By comparison, the Colorado-Big Thompson project, which was specifically enabled by federal largesse, diverts 213,000 acre-feet annually.

Is Water Really Available?

How much water remains for Colorado to develop under the inter-state compacts of 1922 and 1948 is unclear. Those compacts assumed more water in the Colorado River and its tributaries than has generally been the case.

Flows could drop further. Many climatologists predict that the warming climate will make drought-like conditions persistent in coming decades, reducing river volume by at least 10 percent, possibly much more.

Should this happen, Colorado could have no additional water left to develop – and indeed, some current water diversions may be curtailed in order to meet compact obligations downstream in Arizona, Nevada and California.

While that threat “may be years or decades away,” says Kuhn in a memo to River District directors, “my concern is that because the project is proposing to divert water to the East Slope, where the water could not be physically returned to the West Slope, the risks are almost entirely on the West Slope, primarily on West Slope agriculture.”

Ken Neubecker, vice president of Colorado Trout Unlimited, shares that concern. Sites such as Durango, Grand Junction and Rangely could theoretically grow now by developing unallocated water in the Colorado River system. If Colorado has no water left to develop, the towns and cities will instead look to buy farms for their water rights. Thus, Western Slope water would ultimately be sacrificed to save Eastern Slope farms.

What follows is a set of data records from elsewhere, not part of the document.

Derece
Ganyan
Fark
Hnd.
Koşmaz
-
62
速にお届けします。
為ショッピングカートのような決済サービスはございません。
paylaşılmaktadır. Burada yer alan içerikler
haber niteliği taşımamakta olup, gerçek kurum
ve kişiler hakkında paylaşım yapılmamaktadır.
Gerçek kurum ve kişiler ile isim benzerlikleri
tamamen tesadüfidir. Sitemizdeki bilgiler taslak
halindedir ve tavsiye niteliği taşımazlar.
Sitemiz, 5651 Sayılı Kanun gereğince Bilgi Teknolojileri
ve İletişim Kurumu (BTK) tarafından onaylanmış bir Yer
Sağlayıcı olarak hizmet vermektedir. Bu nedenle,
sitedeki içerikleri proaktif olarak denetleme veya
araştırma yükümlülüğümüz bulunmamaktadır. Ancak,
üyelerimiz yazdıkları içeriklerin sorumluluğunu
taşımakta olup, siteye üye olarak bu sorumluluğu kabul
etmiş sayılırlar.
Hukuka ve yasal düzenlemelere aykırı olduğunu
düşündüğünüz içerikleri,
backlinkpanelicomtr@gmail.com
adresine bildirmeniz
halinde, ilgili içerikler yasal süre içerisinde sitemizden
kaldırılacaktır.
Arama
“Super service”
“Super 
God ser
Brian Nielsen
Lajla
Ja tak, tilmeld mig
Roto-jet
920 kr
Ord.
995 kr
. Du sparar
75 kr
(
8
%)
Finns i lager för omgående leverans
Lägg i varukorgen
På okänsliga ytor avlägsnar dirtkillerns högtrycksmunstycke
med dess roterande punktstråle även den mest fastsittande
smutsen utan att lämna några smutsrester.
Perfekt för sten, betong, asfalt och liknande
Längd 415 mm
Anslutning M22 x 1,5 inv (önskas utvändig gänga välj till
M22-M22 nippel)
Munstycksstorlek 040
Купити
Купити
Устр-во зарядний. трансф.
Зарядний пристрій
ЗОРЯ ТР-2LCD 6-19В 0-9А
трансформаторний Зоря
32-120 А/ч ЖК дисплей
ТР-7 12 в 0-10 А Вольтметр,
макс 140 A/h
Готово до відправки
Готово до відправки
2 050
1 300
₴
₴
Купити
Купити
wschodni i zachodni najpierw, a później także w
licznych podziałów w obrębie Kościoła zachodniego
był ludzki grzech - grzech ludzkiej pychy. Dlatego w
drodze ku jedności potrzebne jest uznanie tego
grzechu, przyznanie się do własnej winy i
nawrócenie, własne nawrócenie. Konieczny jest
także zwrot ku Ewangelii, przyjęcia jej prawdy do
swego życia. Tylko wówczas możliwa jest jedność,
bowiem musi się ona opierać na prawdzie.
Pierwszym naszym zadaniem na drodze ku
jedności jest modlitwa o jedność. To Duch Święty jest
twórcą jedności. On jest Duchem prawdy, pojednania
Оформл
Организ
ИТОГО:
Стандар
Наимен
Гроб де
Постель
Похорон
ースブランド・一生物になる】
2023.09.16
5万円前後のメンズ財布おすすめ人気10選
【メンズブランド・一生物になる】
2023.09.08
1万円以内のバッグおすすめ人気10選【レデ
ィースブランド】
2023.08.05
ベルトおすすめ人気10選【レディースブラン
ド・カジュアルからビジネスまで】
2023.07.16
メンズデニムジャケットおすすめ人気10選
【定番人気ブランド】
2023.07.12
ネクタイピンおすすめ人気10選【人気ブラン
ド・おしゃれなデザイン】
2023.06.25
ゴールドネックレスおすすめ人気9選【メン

Unlike the other projects, Million’s project is moving ahead. The right-of-way application for along I-80 is now in a preliminary phase of review, says Walt George, the national project engineer for the BLM.

He says the four federal agencies involved – the Bureau of Reclamation, the Army Corps of Engineers, the Forest Service and the Bureau of Reclamation – are discussing which agency should have lead jurisdiction.

“More power to him if he can make it happen,” says the Northern District’s Werner of Million. “We think he has a few more hurdles in front of him than he thinks has in front of him.”